Deepa Taggarshe, Senior House Officer
Nandan Haldipur, Specialist Registrar
Sewa Singh, Consultant Vascular Surgeon
Department of Surgery, Doncaster Royal Infirmary, Armthorpe Road, Doncaster DN2 5LT, UK
Address correspondence to Deepa Taggarshe, E-mail: deepatags{at}hotmail.com
Aim Generic general practitioners (GPs) referrals to secondary care would facilitate equitable distribution of workload and allow planning to meet access time targets. This study assessed GPs referral patterns across a metropolitan health authority, which has actively encouraged generic referrals.
Methods A focus group of GPs was used to determine the factors influencing their referral patterns to secondary care for a surgical opinion. A questionnaire was devised based on the factors that emerged from the focus group.
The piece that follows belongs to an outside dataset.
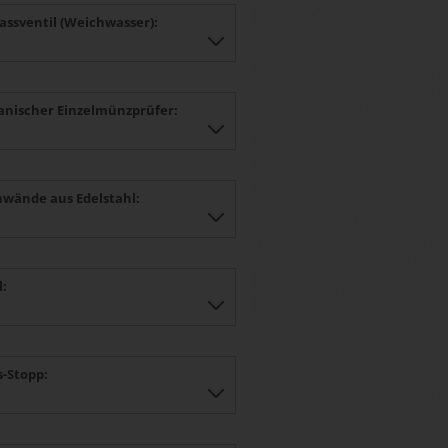
lassventil (Weichwasser):
nischer Einzelmünzprüfer:
nwände aus Edelstahl:
l:
s-Stopp:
All GPs attending continuing-medical-education sessions across Doncaster Health authority were asked to complete this questionnaire.
Results Of the 79 GPs surveyed, 78 completed the questionnaire. Of them, 22% stated that they made generic referrals rather than to an individual surgeon. Almost four of five GPs made referrals specifically to a named surgeon. A total of 43% of the GPs who referred to a named surgeon ranked perceived clinical skills/ competence as the most important factor. The other factors that influenced their decision in order of importance were waiting times (19%), personal rapport with consultant (12.6%) and feedback from patients (12.6%).
Conclusion Despite encouragement by secondary care and the local health authority, 78% of GPs in the Doncaster area do not make generic referrals. This has to be taken into account in planning service delivery.